> What the exercise asks:
Could you return the whole listing exactly?

--- Information provided Enclosed Below ---

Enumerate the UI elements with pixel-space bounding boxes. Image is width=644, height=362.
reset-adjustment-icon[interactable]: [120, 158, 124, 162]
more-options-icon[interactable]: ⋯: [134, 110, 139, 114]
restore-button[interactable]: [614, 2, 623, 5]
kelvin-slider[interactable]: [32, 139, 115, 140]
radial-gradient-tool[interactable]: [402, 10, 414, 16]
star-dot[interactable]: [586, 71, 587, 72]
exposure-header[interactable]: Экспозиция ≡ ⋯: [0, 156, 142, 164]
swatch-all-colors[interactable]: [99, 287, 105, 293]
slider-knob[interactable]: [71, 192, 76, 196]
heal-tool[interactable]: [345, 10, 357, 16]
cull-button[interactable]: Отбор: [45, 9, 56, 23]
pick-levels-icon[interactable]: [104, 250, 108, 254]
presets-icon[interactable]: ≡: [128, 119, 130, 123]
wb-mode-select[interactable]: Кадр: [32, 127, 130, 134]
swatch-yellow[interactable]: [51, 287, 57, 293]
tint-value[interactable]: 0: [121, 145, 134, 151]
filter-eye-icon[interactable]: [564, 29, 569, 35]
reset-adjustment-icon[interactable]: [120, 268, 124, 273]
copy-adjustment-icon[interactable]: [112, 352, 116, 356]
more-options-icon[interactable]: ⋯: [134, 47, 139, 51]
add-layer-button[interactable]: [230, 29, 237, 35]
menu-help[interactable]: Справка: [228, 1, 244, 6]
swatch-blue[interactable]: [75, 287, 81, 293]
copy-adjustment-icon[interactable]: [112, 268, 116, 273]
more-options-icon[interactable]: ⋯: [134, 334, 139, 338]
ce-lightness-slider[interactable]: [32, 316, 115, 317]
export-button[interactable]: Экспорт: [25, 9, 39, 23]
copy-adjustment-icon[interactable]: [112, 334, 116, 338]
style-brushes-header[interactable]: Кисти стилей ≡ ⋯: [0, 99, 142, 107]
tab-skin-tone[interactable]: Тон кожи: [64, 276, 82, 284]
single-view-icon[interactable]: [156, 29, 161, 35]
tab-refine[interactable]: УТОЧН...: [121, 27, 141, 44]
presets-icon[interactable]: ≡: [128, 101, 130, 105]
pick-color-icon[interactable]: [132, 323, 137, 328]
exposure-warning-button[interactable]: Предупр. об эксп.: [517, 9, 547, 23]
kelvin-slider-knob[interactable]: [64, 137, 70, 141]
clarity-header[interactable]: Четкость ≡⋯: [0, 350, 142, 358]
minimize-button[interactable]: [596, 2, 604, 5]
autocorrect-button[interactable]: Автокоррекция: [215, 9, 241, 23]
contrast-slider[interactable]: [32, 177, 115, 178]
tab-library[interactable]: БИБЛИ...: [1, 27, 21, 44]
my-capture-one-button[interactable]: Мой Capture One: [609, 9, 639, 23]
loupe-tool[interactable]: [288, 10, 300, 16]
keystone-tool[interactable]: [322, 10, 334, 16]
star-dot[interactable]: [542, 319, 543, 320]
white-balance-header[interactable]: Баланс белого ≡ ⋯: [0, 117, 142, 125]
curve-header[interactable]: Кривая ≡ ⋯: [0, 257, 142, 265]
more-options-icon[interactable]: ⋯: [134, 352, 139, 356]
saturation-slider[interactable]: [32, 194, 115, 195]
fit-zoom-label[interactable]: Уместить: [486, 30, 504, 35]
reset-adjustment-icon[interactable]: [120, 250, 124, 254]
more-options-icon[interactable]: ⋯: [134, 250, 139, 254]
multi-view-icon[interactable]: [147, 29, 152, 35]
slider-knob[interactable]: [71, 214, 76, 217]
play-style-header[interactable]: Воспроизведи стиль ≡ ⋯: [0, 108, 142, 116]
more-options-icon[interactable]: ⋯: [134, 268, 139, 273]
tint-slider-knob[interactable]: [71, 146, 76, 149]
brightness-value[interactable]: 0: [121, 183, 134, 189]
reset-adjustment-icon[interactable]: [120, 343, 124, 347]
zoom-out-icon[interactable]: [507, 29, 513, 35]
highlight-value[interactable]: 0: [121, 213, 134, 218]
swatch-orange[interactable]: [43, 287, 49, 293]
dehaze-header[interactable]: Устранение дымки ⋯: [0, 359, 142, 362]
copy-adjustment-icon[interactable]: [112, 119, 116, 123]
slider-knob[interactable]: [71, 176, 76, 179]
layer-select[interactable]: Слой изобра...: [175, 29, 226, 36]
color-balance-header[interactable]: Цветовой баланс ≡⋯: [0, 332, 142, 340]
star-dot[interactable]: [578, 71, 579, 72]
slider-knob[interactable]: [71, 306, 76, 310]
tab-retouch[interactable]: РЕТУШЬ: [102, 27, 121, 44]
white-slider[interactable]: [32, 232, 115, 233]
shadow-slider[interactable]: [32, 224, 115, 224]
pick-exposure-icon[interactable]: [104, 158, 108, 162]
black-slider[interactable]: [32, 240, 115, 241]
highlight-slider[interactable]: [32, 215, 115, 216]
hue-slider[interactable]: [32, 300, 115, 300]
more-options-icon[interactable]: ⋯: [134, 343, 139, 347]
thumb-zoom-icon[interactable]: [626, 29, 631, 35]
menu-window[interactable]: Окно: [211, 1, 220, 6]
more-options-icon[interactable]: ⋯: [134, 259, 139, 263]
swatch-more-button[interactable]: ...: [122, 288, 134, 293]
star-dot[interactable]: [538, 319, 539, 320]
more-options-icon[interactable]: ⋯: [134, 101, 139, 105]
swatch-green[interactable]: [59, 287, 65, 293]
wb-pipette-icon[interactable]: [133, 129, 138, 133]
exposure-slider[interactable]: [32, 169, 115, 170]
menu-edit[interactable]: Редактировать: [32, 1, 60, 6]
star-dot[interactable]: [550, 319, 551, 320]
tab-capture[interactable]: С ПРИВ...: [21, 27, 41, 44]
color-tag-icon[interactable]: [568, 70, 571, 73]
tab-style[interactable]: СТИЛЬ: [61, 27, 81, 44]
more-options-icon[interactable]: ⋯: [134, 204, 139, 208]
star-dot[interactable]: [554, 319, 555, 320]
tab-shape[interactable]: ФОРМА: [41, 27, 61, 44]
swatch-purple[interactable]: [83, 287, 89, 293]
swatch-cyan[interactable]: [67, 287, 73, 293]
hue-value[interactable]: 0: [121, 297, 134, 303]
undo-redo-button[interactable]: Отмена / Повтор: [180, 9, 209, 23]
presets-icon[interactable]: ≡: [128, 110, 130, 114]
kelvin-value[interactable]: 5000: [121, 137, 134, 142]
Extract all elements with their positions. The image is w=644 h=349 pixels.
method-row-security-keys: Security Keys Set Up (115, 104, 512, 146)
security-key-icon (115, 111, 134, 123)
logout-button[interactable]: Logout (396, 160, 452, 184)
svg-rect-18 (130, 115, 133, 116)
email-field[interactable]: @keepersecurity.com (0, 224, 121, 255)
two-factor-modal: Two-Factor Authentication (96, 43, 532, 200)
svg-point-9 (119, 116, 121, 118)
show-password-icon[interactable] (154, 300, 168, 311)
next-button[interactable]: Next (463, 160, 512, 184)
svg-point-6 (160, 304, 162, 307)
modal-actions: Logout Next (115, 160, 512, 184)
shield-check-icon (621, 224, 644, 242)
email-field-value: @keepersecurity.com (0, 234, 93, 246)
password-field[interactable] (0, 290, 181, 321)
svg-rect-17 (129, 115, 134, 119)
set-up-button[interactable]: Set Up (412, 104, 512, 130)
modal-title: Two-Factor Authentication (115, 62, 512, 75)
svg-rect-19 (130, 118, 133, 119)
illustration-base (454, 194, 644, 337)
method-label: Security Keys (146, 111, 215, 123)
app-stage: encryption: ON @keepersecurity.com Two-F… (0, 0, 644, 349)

--- End of Enclosed Information provided ---

> Expected output:
Enumerate the UI elements with pixel-space bounding boxes. Image is width=644, height=362.
reset-adjustment-icon[interactable]: [120, 158, 124, 162]
more-options-icon[interactable]: ⋯: [134, 110, 139, 114]
restore-button[interactable]: [614, 2, 623, 5]
kelvin-slider[interactable]: [32, 139, 115, 140]
radial-gradient-tool[interactable]: [402, 10, 414, 16]
star-dot[interactable]: [586, 71, 587, 72]
exposure-header[interactable]: Экспозиция ≡ ⋯: [0, 156, 142, 164]
swatch-all-colors[interactable]: [99, 287, 105, 293]
slider-knob[interactable]: [71, 192, 76, 196]
heal-tool[interactable]: [345, 10, 357, 16]
cull-button[interactable]: Отбор: [45, 9, 56, 23]
pick-levels-icon[interactable]: [104, 250, 108, 254]
presets-icon[interactable]: ≡: [128, 119, 130, 123]
wb-mode-select[interactable]: Кадр: [32, 127, 130, 134]
swatch-yellow[interactable]: [51, 287, 57, 293]
tint-value[interactable]: 0: [121, 145, 134, 151]
filter-eye-icon[interactable]: [564, 29, 569, 35]
reset-adjustment-icon[interactable]: [120, 268, 124, 273]
copy-adjustment-icon[interactable]: [112, 352, 116, 356]
more-options-icon[interactable]: ⋯: [134, 47, 139, 51]
add-layer-button[interactable]: [230, 29, 237, 35]
menu-help[interactable]: Справка: [228, 1, 244, 6]
swatch-blue[interactable]: [75, 287, 81, 293]
copy-adjustment-icon[interactable]: [112, 268, 116, 273]
more-options-icon[interactable]: ⋯: [134, 334, 139, 338]
ce-lightness-slider[interactable]: [32, 316, 115, 317]
export-button[interactable]: Экспорт: [25, 9, 39, 23]
copy-adjustment-icon[interactable]: [112, 334, 116, 338]
style-brushes-header[interactable]: Кисти стилей ≡ ⋯: [0, 99, 142, 107]
tab-skin-tone[interactable]: Тон кожи: [64, 276, 82, 284]
single-view-icon[interactable]: [156, 29, 161, 35]
tab-refine[interactable]: УТОЧН...: [121, 27, 141, 44]
presets-icon[interactable]: ≡: [128, 101, 130, 105]
pick-color-icon[interactable]: [132, 323, 137, 328]
exposure-warning-button[interactable]: Предупр. об эксп.: [517, 9, 547, 23]
kelvin-slider-knob[interactable]: [64, 137, 70, 141]
clarity-header[interactable]: Четкость ≡⋯: [0, 350, 142, 358]
minimize-button[interactable]: [596, 2, 604, 5]
autocorrect-button[interactable]: Автокоррекция: [215, 9, 241, 23]
contrast-slider[interactable]: [32, 177, 115, 178]
tab-library[interactable]: БИБЛИ...: [1, 27, 21, 44]
my-capture-one-button[interactable]: Мой Capture One: [609, 9, 639, 23]
loupe-tool[interactable]: [288, 10, 300, 16]
keystone-tool[interactable]: [322, 10, 334, 16]
star-dot[interactable]: [542, 319, 543, 320]
white-balance-header[interactable]: Баланс белого ≡ ⋯: [0, 117, 142, 125]
curve-header[interactable]: Кривая ≡ ⋯: [0, 257, 142, 265]
more-options-icon[interactable]: ⋯: [134, 352, 139, 356]
saturation-slider[interactable]: [32, 194, 115, 195]
fit-zoom-label[interactable]: Уместить: [486, 30, 504, 35]
reset-adjustment-icon[interactable]: [120, 250, 124, 254]
more-options-icon[interactable]: ⋯: [134, 250, 139, 254]
multi-view-icon[interactable]: [147, 29, 152, 35]
slider-knob[interactable]: [71, 214, 76, 217]
play-style-header[interactable]: Воспроизведи стиль ≡ ⋯: [0, 108, 142, 116]
more-options-icon[interactable]: ⋯: [134, 268, 139, 273]
tint-slider-knob[interactable]: [71, 146, 76, 149]
brightness-value[interactable]: 0: [121, 183, 134, 189]
reset-adjustment-icon[interactable]: [120, 343, 124, 347]
zoom-out-icon[interactable]: [507, 29, 513, 35]
highlight-value[interactable]: 0: [121, 213, 134, 218]
swatch-orange[interactable]: [43, 287, 49, 293]
dehaze-header[interactable]: Устранение дымки ⋯: [0, 359, 142, 362]
copy-adjustment-icon[interactable]: [112, 119, 116, 123]
slider-knob[interactable]: [71, 176, 76, 179]
layer-select[interactable]: Слой изобра...: [175, 29, 226, 36]
color-balance-header[interactable]: Цветовой баланс ≡⋯: [0, 332, 142, 340]
star-dot[interactable]: [578, 71, 579, 72]
slider-knob[interactable]: [71, 306, 76, 310]
tab-retouch[interactable]: РЕТУШЬ: [102, 27, 121, 44]
white-slider[interactable]: [32, 232, 115, 233]
shadow-slider[interactable]: [32, 224, 115, 224]
pick-exposure-icon[interactable]: [104, 158, 108, 162]
black-slider[interactable]: [32, 240, 115, 241]
highlight-slider[interactable]: [32, 215, 115, 216]
hue-slider[interactable]: [32, 300, 115, 300]
more-options-icon[interactable]: ⋯: [134, 343, 139, 347]
thumb-zoom-icon[interactable]: [626, 29, 631, 35]
menu-window[interactable]: Окно: [211, 1, 220, 6]
more-options-icon[interactable]: ⋯: [134, 259, 139, 263]
swatch-more-button[interactable]: ...: [122, 288, 134, 293]
star-dot[interactable]: [538, 319, 539, 320]
more-options-icon[interactable]: ⋯: [134, 101, 139, 105]
swatch-green[interactable]: [59, 287, 65, 293]
wb-pipette-icon[interactable]: [133, 129, 138, 133]
exposure-slider[interactable]: [32, 169, 115, 170]
menu-edit[interactable]: Редактировать: [32, 1, 60, 6]
star-dot[interactable]: [550, 319, 551, 320]
tab-capture[interactable]: С ПРИВ...: [21, 27, 41, 44]
color-tag-icon[interactable]: [568, 70, 571, 73]
tab-style[interactable]: СТИЛЬ: [61, 27, 81, 44]
more-options-icon[interactable]: ⋯: [134, 204, 139, 208]
star-dot[interactable]: [554, 319, 555, 320]
tab-shape[interactable]: ФОРМА: [41, 27, 61, 44]
swatch-purple[interactable]: [83, 287, 89, 293]
swatch-cyan[interactable]: [67, 287, 73, 293]
hue-value[interactable]: 0: [121, 297, 134, 303]
undo-redo-button[interactable]: Отмена / Повтор: [180, 9, 209, 23]
presets-icon[interactable]: ≡: [128, 110, 130, 114]
kelvin-value[interactable]: 5000: [121, 137, 134, 142]
Extract all elements with their positions. The image is w=644 h=349 pixels.
method-row-security-keys: Security Keys Set Up (115, 104, 512, 146)
security-key-icon (115, 111, 134, 123)
logout-button[interactable]: Logout (396, 160, 452, 184)
svg-rect-18 (130, 115, 133, 116)
email-field[interactable]: @keepersecurity.com (0, 224, 121, 255)
two-factor-modal: Two-Factor Authentication (96, 43, 532, 200)
svg-point-9 (119, 116, 121, 118)
show-password-icon[interactable] (154, 300, 168, 311)
next-button[interactable]: Next (463, 160, 512, 184)
svg-point-6 (160, 304, 162, 307)
modal-actions: Logout Next (115, 160, 512, 184)
shield-check-icon (621, 224, 644, 242)
email-field-value: @keepersecurity.com (0, 234, 93, 246)
password-field[interactable] (0, 290, 181, 321)
svg-rect-17 (129, 115, 134, 119)
set-up-button[interactable]: Set Up (412, 104, 512, 130)
modal-title: Two-Factor Authentication (115, 62, 512, 75)
svg-rect-19 (130, 118, 133, 119)
illustration-base (454, 194, 644, 337)
method-label: Security Keys (146, 111, 215, 123)
app-stage: encryption: ON @keepersecurity.com Two-F… (0, 0, 644, 349)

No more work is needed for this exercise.